A Week in December
- First edition cover
- Author: Sebastian Faulks
- Language: English
- Genre: Fiction
- Set in: London
- Published: 2009
- Publisher: Hutchinson (UK) Doubleday (US)
- Publication place: United Kingdom
- Media type: Print Digital (Audiobook)
- Pages: 392 pp
- ISBN: 978-0-0917-9445-3
- OCLC: 373478261
- Dewey Decimal: 823.914
- LC Class: PR6056.A89

= A Week in December =

2009 novel by Sebastian Faulks

A Week in December is a novel by British writer Sebastian Faulks, published in 2009. The story is set in London, England over a week in December 2007.

==Plot==

This episodic novel follows the lives of some Londoners in the last full week before Christmas, 2007. Most of them are guests at a dinner on Day Seven, Saturday; the others are closely connected.

R. Tranter is a critic and book reviewer who disparages and scorns all present-day literature, but champions a little-known Victorian writer. He is jealous of his contemporaries’ success. He does not earn much, but out of the blue receives two new, well-paid appointments.

Gabriel Northwood is a young barrister, lacking self-confidence, and with little work, though the new year looks promising. One case involves London Transport, and a witness is a tube driver, Jenni Fortune, the daughter of an Irish woman and an absent Trinidadian. Both Gabriel and Jenni have been hurt recently by the end of love affairs, and find comfort in books, though she also loses herself in a virtual-reality game. Using the pretext of preparing for the case, they meet a few times, and fall in love.

Tadeusz ‘Spike’ Borowski is a Polish footballer, getting used to playing for a Premier League London club. His Ukrainian girlfriend, Olya, used to (he does not know) pose nude for sex photographs, which are on the internet.

John Veals is a very successful, very rich hedge-fund manager. (He can be seen as the principal character of the novel.) Born to a Jewish family, he has put all that behind him, together with all feelings for family and all interests, except financial dealing. He has started a rumour which will enable him to manipulate the share price of a bank; the repercussions will cause havoc in financial and commodity markets, but bring him enormous profit. Finbar is Veals’s sixteen-year-old son, who lives a semi-independent life in the family home. His father is usually absent; his mother does not know how to speak to him; he has unlimited access to money. He spends £700 on skunk, genetically modified marijuana which, we learn, is thirty times more powerful than the original plant. When Finbar smokes it, he suffers a severe psychotic attack; he cries for his mother, who finds him, to her great distress.
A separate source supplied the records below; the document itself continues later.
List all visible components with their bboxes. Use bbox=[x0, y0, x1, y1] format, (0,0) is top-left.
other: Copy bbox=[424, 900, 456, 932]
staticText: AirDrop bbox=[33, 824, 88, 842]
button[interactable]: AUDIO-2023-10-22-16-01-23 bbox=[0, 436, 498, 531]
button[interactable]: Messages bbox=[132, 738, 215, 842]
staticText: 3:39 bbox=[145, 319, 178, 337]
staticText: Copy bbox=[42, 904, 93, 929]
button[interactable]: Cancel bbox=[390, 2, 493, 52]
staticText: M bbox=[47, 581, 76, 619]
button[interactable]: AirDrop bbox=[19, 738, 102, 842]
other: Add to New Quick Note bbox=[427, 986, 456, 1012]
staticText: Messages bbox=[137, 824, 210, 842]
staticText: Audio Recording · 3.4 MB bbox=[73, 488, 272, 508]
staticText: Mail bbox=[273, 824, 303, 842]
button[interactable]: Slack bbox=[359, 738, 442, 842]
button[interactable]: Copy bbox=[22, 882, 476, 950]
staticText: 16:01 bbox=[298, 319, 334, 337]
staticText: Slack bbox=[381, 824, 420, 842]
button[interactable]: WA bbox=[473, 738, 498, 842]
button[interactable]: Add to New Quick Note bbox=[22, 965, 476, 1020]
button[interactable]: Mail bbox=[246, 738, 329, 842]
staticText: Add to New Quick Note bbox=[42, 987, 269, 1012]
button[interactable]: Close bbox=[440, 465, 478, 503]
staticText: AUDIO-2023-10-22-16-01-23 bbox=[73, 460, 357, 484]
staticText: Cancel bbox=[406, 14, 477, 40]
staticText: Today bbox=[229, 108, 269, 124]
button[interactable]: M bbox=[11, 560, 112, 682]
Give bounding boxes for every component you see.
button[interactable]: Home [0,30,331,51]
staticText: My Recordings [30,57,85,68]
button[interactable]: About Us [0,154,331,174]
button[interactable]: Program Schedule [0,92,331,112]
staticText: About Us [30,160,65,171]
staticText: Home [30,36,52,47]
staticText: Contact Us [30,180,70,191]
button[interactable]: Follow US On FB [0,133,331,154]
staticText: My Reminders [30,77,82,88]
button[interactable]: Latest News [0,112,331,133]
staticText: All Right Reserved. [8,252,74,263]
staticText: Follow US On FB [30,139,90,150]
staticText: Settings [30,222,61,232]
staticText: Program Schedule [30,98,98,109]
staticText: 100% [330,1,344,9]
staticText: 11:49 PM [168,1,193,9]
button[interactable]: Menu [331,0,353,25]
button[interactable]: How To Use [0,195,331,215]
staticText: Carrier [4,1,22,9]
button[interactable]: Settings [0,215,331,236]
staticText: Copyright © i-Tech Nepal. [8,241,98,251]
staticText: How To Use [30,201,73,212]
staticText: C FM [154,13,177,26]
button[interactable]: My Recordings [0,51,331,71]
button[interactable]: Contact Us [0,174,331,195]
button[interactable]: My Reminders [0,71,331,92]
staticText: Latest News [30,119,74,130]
Farooq al-Rashid, an immigrant from Pakistan, has built up a successful business making chutney and other condiments; he has been awarded an OBE; the investiture will be on Saturday morning. His twenty-one-year-old son, Hassan, who has felt uncomfortable in the various social groups to which he has belonged, has found comfort with a group of committed Islamists – though he is uncomfortable about his friendship, perfectly chaste, with Shahla, a secular Muslim, the daughter of an Iranian businessman. Gradually, Hassan has been radicalized. With three other young men, he is going to carry suicide bombs into a hospital (where Gabriel’s brother and Finbar are patients). On Saturday morning, he attends the investiture at Buckingham Palace; in the evening, he walks with his rucksack to the meeting-place at the hospital, south of the river. Almost at the last moment, he has an emotional crisis and desists, throwing his rucksack into the Thames. The detonations cannot occur without him. He goes to Shahla, though he does not confess to her. They declare their love for each other.

==Themes==
The book's peripheral characters play an important part in the general theme of the book. Life for John's wife, in particular, is lonely and boring. John can't engage with her at any level, her children are mysterious teenagers and she feels isolated. She and her circle of friends measure each other on how rich or how thin they are. Radley Graves, a secondary school teacher, becomes dangerously entangled in the fantasy world of "Parallax" the virtual reality game where his character is a sexually aggressive bully. Amanda can't let go of the past, when she used to rule the roost in London now stuck in the country with her alcoholic husband Roger, she can't wait to get back at the least opportunity.

The novel touches on themes that are issues that we face every day: mental illness, terrorism, the recession, and a sense of trying to survive in a world of madness, consumerism and greed.
Although the novel explores grim reality, there is hope, and love, a thin seam, but nonetheless, still there.

==Critical reception==
Justin Cartwright for The Guardian wrote "A Week in December is a little too long, a little too prolix. And yet it survives all this to be a compelling tale of contemporary London".

Gregory Cowles for The New York Times wrote that "this engaging novel is, like John Veals, finally too obsessed with money to serve as a dependable key to anything".